Stones, sheets, and houses: Brush up on curling ahead of Lausanne 2020

The finer details about the sport hoping to sweep you off your feet at the Youth Olympic Games Luasanne 2020.

3 min
Stones, sheets, and houses: Brush up on curling ahead of Lausanne 2020
(IOC)

Curling in a nutshell

Reinstated as an Olympic sport in 1998, teams take to the ice sheet with the aim of scoring more points than their opponent.

The teams – featuring either two or four athletes – take turns sending curling stones down the ice, hoping to land it in the middle of a target, known as the house.

DID YOU KNOW: Each curling stone, which weighs 44 pounds (19.96kg), is made of a rare granite quarried on the uninhabited Scottish island of Ailsa Craig.

Brooms help adjust the stone’s movement when the ice is swept, while the team with the closest stone to the centre wins the end. One point is gained for every stone closer than an opponent’s closest stone.

Eight stones are thrown down per team in each end, with a match lasting 10 ends unless it has already been forfeited.

The Mixed Team Competition

A total of 24 nations have qualified for the group stages of the mixed team competition.

Split into four groups of round-robin matches, the top two teams from each group will reach the quarter-finals. Winning semi-finalists will play in the gold-medal match, with the losers facing off in the bronze-medal match.

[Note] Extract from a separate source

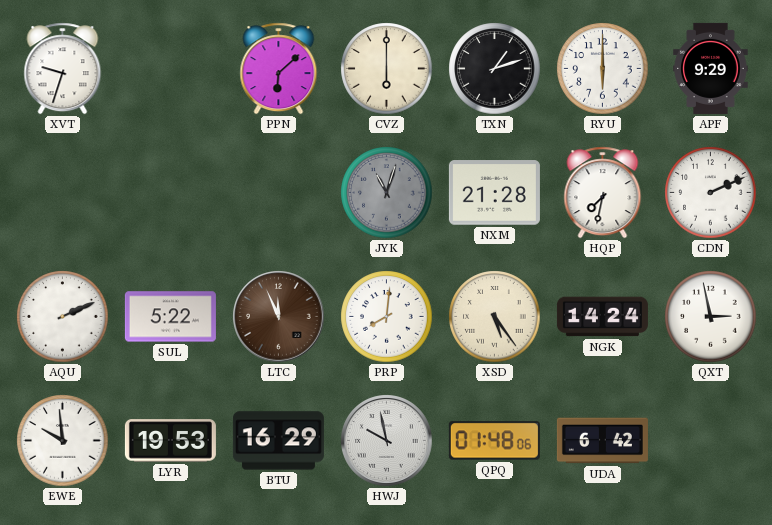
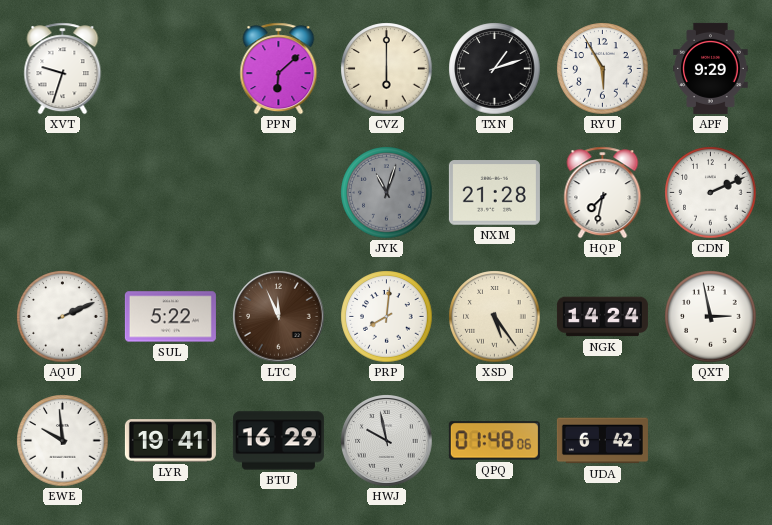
RYU: 6:00 -> 5:55
LYR: 19:53 -> 19:41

With the teams featuring two males and two females, each player sends down two stones per end.

Canada are the reigning YOG champions, while the nation has picked up at least one curling medal at every senior Olympics since its 1998 return.

The Mixed Doubles Competition

This event sees one male and one female from different nation form a mixed doubles team.

The knockout format is faster-paced, with each team only delivering five stones per end. However, each team places an extra stone before the start of each end, either in front of the house or in the middle of the house.

The player who sends down the first stone also delivers the last, with the other player taking the second, third and fourth turns for that end.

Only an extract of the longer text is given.